_PROBLEM REQUIREMENTS_:
Starting at the line that has "احفظ اسمي، بريدي" and stopping after the line that has "nsiyalarımızı kəşf edin", reproduce the listing below exactly; omit everything else.

_SUPPLIED ENTRIES_:
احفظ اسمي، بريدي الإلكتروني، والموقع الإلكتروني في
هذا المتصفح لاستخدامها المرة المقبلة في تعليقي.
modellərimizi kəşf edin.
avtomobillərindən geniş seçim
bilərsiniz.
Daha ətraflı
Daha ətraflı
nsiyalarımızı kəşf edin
==
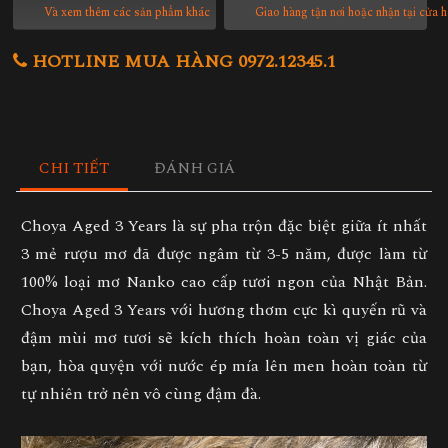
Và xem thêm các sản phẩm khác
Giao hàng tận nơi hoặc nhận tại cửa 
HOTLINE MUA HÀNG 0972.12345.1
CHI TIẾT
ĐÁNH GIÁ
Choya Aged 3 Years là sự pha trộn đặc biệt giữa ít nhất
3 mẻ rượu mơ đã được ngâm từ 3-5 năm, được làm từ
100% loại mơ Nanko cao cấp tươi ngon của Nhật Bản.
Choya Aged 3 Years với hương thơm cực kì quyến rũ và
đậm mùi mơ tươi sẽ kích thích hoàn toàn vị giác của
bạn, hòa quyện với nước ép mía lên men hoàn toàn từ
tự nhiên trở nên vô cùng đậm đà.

_TASK SOLUTION_:
احفظ اسمي، بريدي الإلكتروني، والموقع الإلكتروني في
هذا المتصفح لاستخدامها المرة المقبلة في تعليقي.
modellərimizi kəşf edin.
avtomobillərindən geniş seçim
bilərsiniz.
Daha ətraflı
Daha ətraflı
nsiyalarımızı kəşf edin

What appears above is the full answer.